** Task statement **
Please retype exactly the lines from the one containing "devenir un professionnel de" through the end of the records, leaving out the pictures.

** Entries provided **

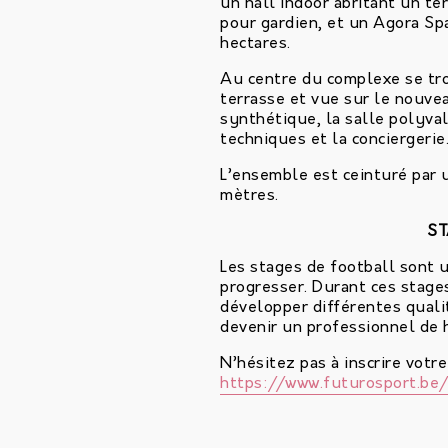
un hall indoor abritant un te
pour gardien, et un Agora Spa
hectares.
Au centre du complexe se tro
terrasse et vue sur le nouvea
synthétique, la salle polyval
techniques et la conciergerie
L’ensemble est ceinturé par 
mètres.
ST
Les stages de football sont 
progresser. Durant ces stages
développer différentes quali
devenir un professionnel de 
N’hésitez pas à inscrire votr
https://www.futurosport.be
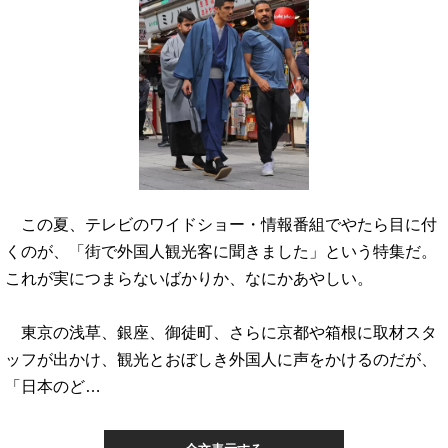
この夏、テレビのワイドショー・情報番組でやたら目に付
くのが、「街で外国人観光客に聞きました」という特集だ。
これが実につまらないばかりか、なにかあやしい。
東京の浅草、銀座、御徒町、さらに京都や箱根に取材スタ
ッフが出かけ、観光とおぼしき外国人に声をかけるのだが、
「日本のど…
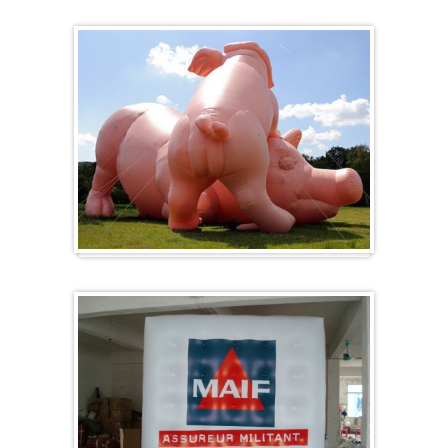
Herz-Ballon
Sonderanfertigung / Sonderanfertigung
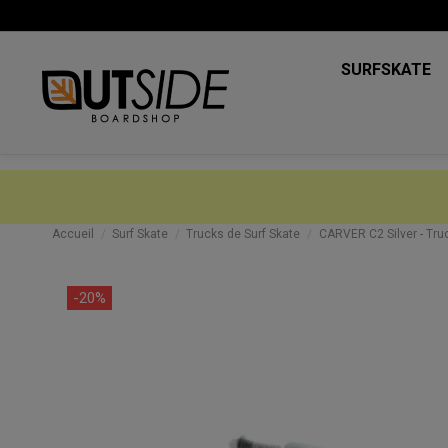
SURFSKATE
Accueil
Surf Skate
Trucks de Surf Skate
CARVER C2 Silver - Tru
-20%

** Task answer **
devenir un professionnel de 
N’hésitez pas à inscrire votr
https://www.futurosport.be
この夏、テレビのワイドショー・情報番組でやたら目に付
くのが、「街で外国人観光客に聞きました」という特集だ。
これが実につまらないばかりか、なにかあやしい。
東京の浅草、銀座、御徒町、さらに京都や箱根に取材スタ
ッフが出かけ、観光とおぼしき外国人に声をかけるのだが、
「日本のど…
Herz-Ballon
Sonderanfertigung / Sonderanfertigung
SURFSKATE
Accueil
Surf Skate
Trucks de Surf Skate
CARVER C2 Silver - Tru
-20%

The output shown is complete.